Com um time mais forte, a diretoria espera evitar a tendência de times pequenos e médios suportarem no máximo dois anos na elite nacional. A própria Macaca foi vítima desta estatística recentemente, já que conquistou o acesso em 2011, permaneceu na Série A em 2012, mas caiu em 2013.
“Desde 2002, quando foram implementados os pontos corridos, 63,3% dos clubes com orçamentos pequenos e médios que sobem para a série A não permanecem mais que dois anos seguidos e e 78,4% deles não ficam mais de três, sendo o Coritiba a única exceção em todo este período”, pontuou o gerente de futebol Gustavo Bueno.
SEM DÉFICIT
Somando-se todos os gastos e comparando-se com as receitas, a Ponte prevê gastar em 2016 cerca de 97% do que irá arrecadar – o total previsto em receitas é de R$ 45,5 milhões – além dos investimentos do futebol, os valores serão aplicados em despesas financeiras do clube (como folha de pagamento de funcionários e encargos, alimentação etc), Estádio, unidade Paineiras, CT do Eulina, futebol amador, marketing, administração, pagamentos de empréstimos , processos judiciais e parcelamentos de impostos.

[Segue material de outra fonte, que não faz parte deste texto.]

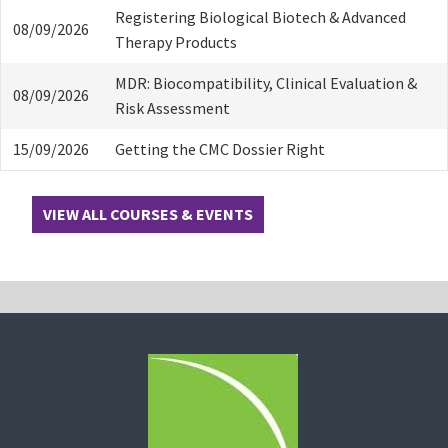
Registering Biological Biotech & Advanced
08/09/2026
Therapy Products
MDR: Biocompatibility, Clinical Evaluation &
08/09/2026
Risk Assessment
15/09/2026
Getting the CMC Dossier Right
VIEW ALL COURSES & EVENTS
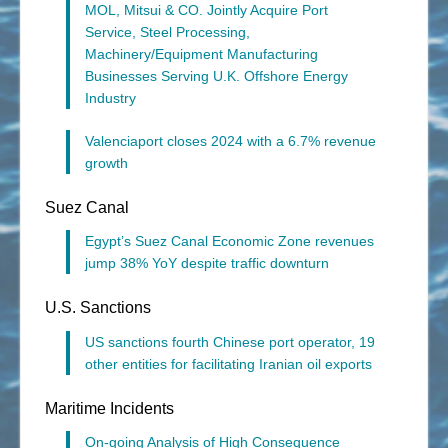
MOL, Mitsui & CO. Jointly Acquire Port
Service, Steel Processing,
Machinery/Equipment Manufacturing
Businesses Serving U.K. Offshore Energy
Industry
Valenciaport closes 2024 with a 6.7% revenue
growth
Suez Canal
Egypt’s Suez Canal Economic Zone revenues
jump 38% YoY despite traffic downturn
U.S. Sanctions
US sanctions fourth Chinese port operator, 19
other entities for facilitating Iranian oil exports
Maritime Incidents
On-going Analysis of High Consequence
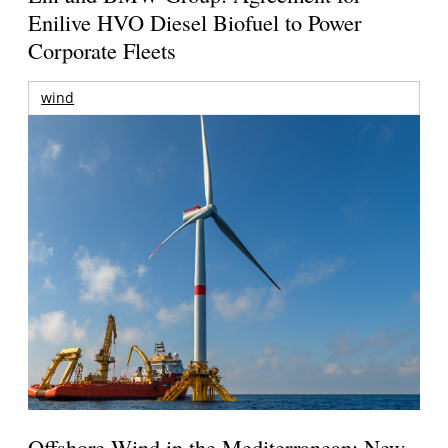
Enilive HVO Diesel Biofuel to Power
Corporate Fleets
wind
Offshore Wind in the Mediterranean: New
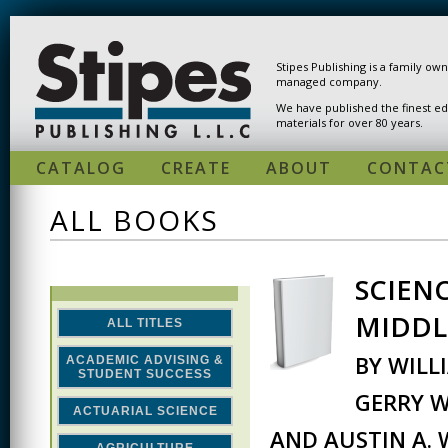
Skip to main content
Stipes Publishing is a family ow
managed company.
We have published the finest ed
materials for over 80 years.
CATALOG
CREATE
ABOUT
CONTAC
ALL BOOKS
SCIEN
PAGES
MIDDL
ALL TITLES
BY WILL
ACADEMIC ADVISING &
STUDENT SUCCESS
GERRY W
ACTUARIAL SCIENCE
AND AUSTIN A.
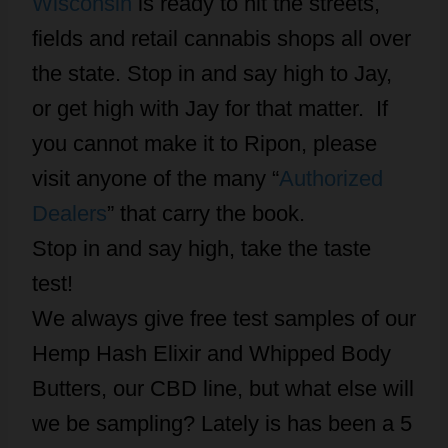
Wisconsin
is ready to hit the streets,
fields and retail cannabis shops all over
the state. Stop in and say high to Jay,
or get high with Jay for that matter. If
you cannot make it to Ripon, please
visit anyone of the many “
Authorized
Dealers
” that carry the book.
Stop in and say high, take the taste
test!
We always give free test samples of our
Hemp Hash Elixir and Whipped Body
Butters, our CBD line, but what else will
we be sampling? Lately is has been a 5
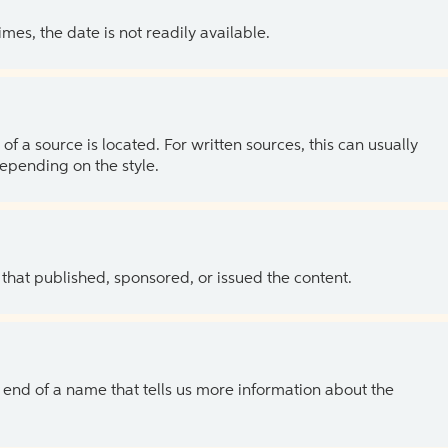
es, the date is not readily available.
of a source is located. For written sources, this can usually
depending on the style.
 that published, sponsored, or issued the content.
the end of a name that tells us more information about the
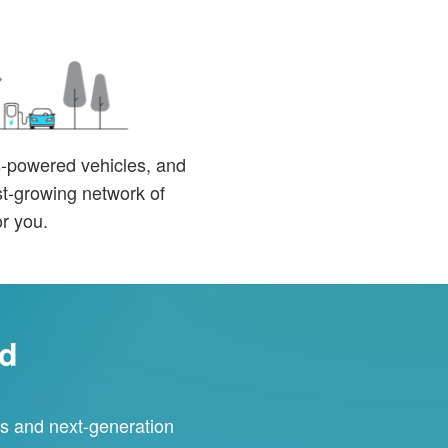
as-powered vehicles, and
ast-growing network of
or you.
rd
ces and next-generation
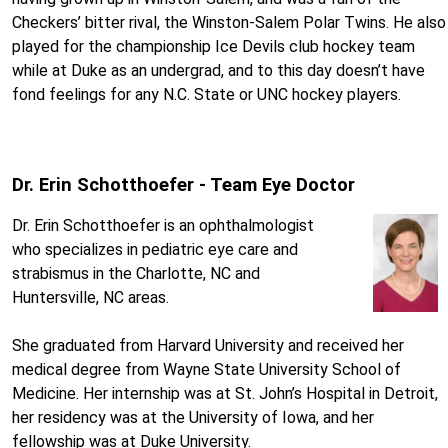
Checkers’ bitter rival, the Winston-Salem Polar Twins. He also
played for the championship Ice Devils club hockey team
while at Duke as an undergrad, and to this day doesn’t have
fond feelings for any N.C. State or UNC hockey players.
Dr. Erin Schotthoefer - Team Eye Doctor
Dr. Erin Schotthoefer is an ophthalmologist
who specializes in pediatric eye care and
strabismus in the Charlotte, NC and
Huntersville, NC areas.
She graduated from Harvard University and received her
medical degree from Wayne State University School of
Medicine. Her internship was at St. John’s Hospital in Detroit,
her residency was at the University of Iowa, and her
fellowship was at Duke University.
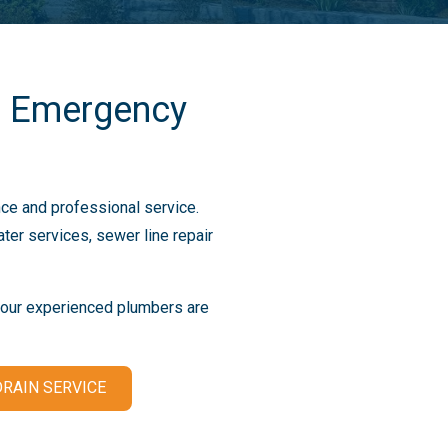
7 Emergency
ce and professional service.
er services, sewer line repair
, our experienced plumbers are
RAIN SERVICE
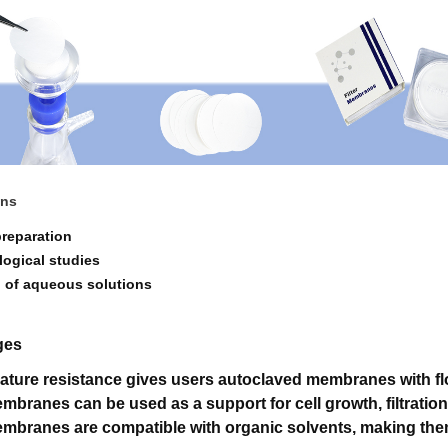
ons
preparation
logical studies
on of aqueous solutions
ges
ature resistance gives users autoclaved membranes with flo
mbranes can be used as a support for cell growth, filtratio
mbranes are compatible with organic solvents, making them 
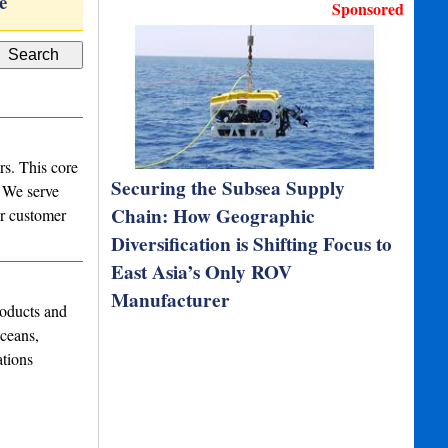
e
Millirad
Tactical grade IM
Sponsored
rs. This core
Securing the Subsea Supply
. We serve
Chain: How Geographic
ur customer
Diversification is Shifting Focus to
East Asia’s Only ROV
Manufacturer
oducts and
ceans,
ations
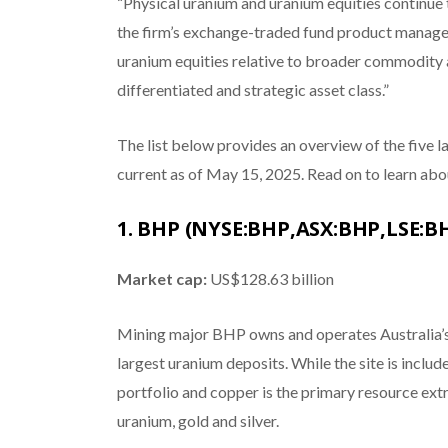
“Physical uranium and uranium equities continue 
the firm’s exchange-traded fund product manager
uranium equities relative to broader commodity 
differentiated and strategic asset class.”
The list below provides an overview of the five 
current as of May 15, 2025. Read on to learn abo
1. BHP (NYSE:BHP,ASX:BHP,LSE:B
Market cap:
US$128.63 billion
Mining major BHP owns and operates Australia’s
largest uranium deposits. While the site is incl
portfolio and copper is the primary resource extr
uranium, gold and silver.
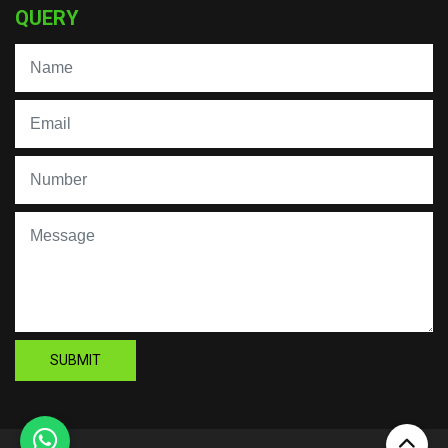
QUERY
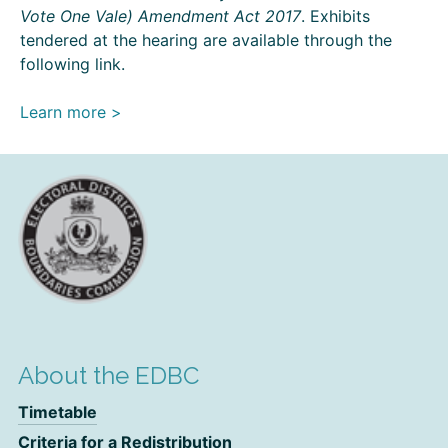
Vote One Vale) Amendment Act 2017
. Exhibits
tendered at the hearing are available through the
following link.
Learn more >
About the EDBC
Timetable
Criteria for a Redistribution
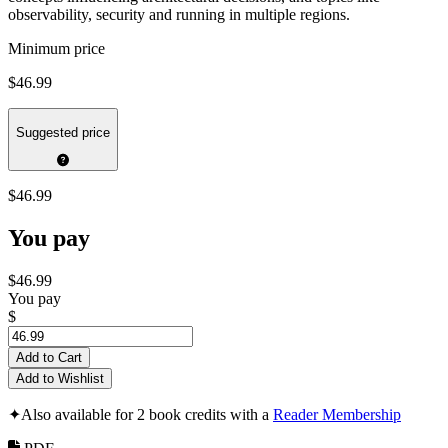
observability, security and running in multiple regions.
Minimum price
$46.99
Suggested price
$46.99
You pay
$46.99
You pay
$
Add to Cart
Add to Wishlist
✦
Also available for 2 book credits with a
Reader Membership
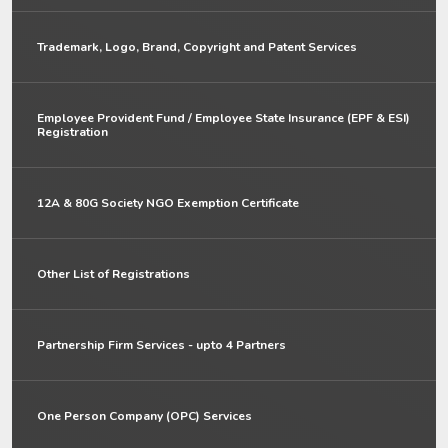
Trademark, Logo, Brand, Copyright and Patent Services
Employee Provident Fund / Employee State Insurance (EPF & ESI)
Registration
12A & 80G Society NGO Exemption Certificate
Other List of Registrations
Partnership Firm Services - upto 4 Partners
One Person Company (OPC) Services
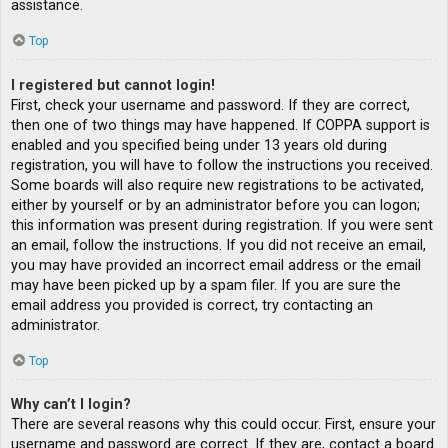
assistance.
Top
I registered but cannot login!
First, check your username and password. If they are correct,
then one of two things may have happened. If COPPA support is
enabled and you specified being under 13 years old during
registration, you will have to follow the instructions you received.
Some boards will also require new registrations to be activated,
either by yourself or by an administrator before you can logon;
this information was present during registration. If you were sent
an email, follow the instructions. If you did not receive an email,
you may have provided an incorrect email address or the email
may have been picked up by a spam filer. If you are sure the
email address you provided is correct, try contacting an
administrator.
Top
Why can’t I login?
There are several reasons why this could occur. First, ensure your
username and password are correct. If they are, contact a board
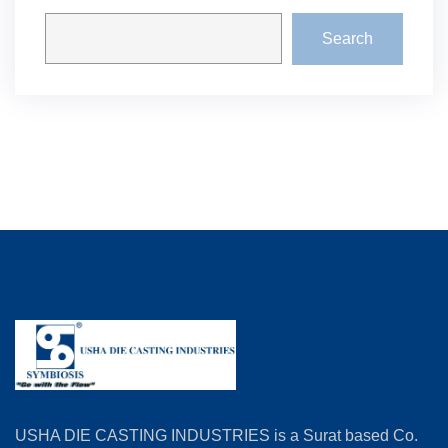
Search
USHA DIE CASTING INDUSTRIES is a Surat based Co.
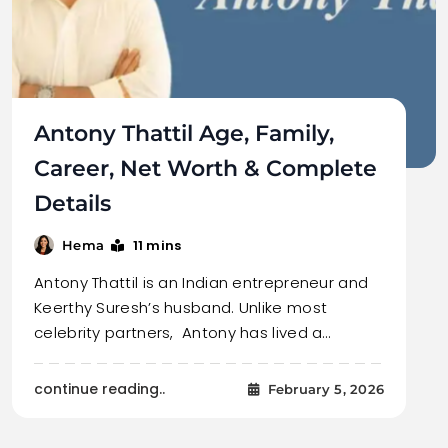
Antony Thattil Age, Family,
Career, Net Worth & Complete
Details
11 mins
Hema
Antony Thattil is an Indian entrepreneur and
Keerthy Suresh’s husband. Unlike most
celebrity partners, Antony has lived a…
continue reading..
February 5, 2026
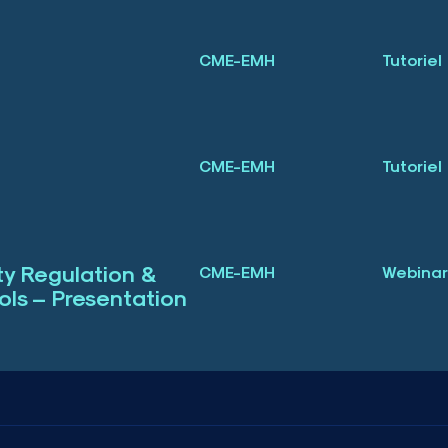
CME-EMH
Tutoriel
3
CME-EMH
Tutoriel
3
ity Regulation &
CME-EMH
Webinar
ls – Presentation
3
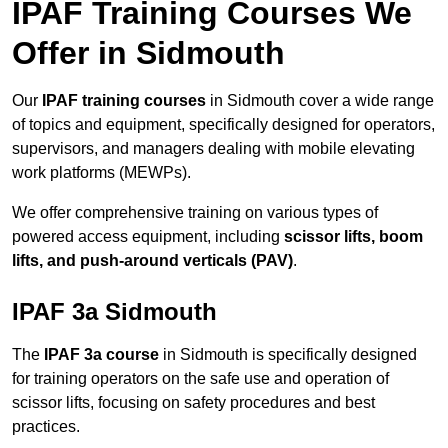
IPAF Training Courses We
Offer in Sidmouth
Our
IPAF training courses
in Sidmouth cover a wide range
of topics and equipment, specifically designed for operators,
supervisors, and managers dealing with mobile elevating
work platforms (MEWPs).
We offer comprehensive training on various types of
powered access equipment, including
scissor lifts, boom
lifts, and push-around verticals (PAV)
.
IPAF 3a Sidmouth
The
IPAF 3a course
in Sidmouth is specifically designed
for training operators on the safe use and operation of
scissor lifts, focusing on safety procedures and best
practices.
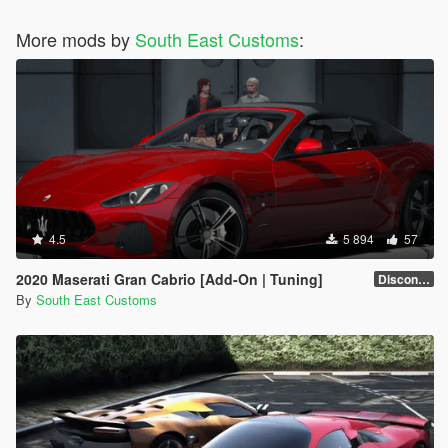
More mods by
South East Customs
:
4.5
5 894
57
2020 Maserati Gran Cabrio [Add-On | Tuning]
Discontinued
By
South East Customs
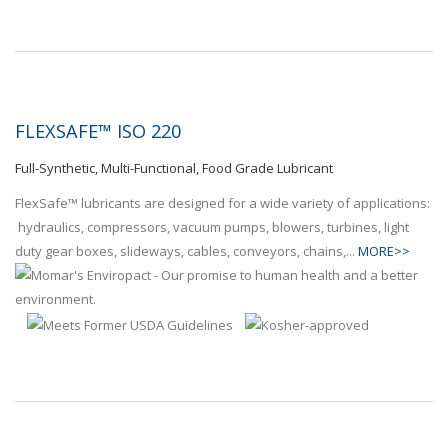
FLEXSAFE™ ISO 220
Full-Synthetic, Multi-Functional, Food Grade Lubricant
FlexSafe™ lubricants are designed for a wide variety of applications:
hydraulics, compressors, vacuum pumps, blowers, turbines, light
duty gear boxes, slideways, cables, conveyors, chains,...
MORE>>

“Também é preciso destacar que fizemos uma previsão com os pés bem firmados no chão. Por exemplo, prevemos que entrarão R$ 2,6 milhões em negociações de jogadores, mas neste ano foram R$ 6 milhões. Ou seja, fizemos uma previsão conservadora e, caso advenham mais valores deste tipo de fonte, teremos mais lucros e uma receita incrementada”, concluiu Valio.
Além da possibilidade de lucrar mais com a venda de jogadores, a Macaca poderá ainda ver suas receitas aumentarem por outros motivos. A disputa da Libertadores, que ficou mais distante após a derrota para o Internacional por 1 a 0, pode render uma grana extra com cotas. O mesmo vale para premiações extras do Paulistão, Copa do Brasil, da Sul-Americana e do Brasileirão.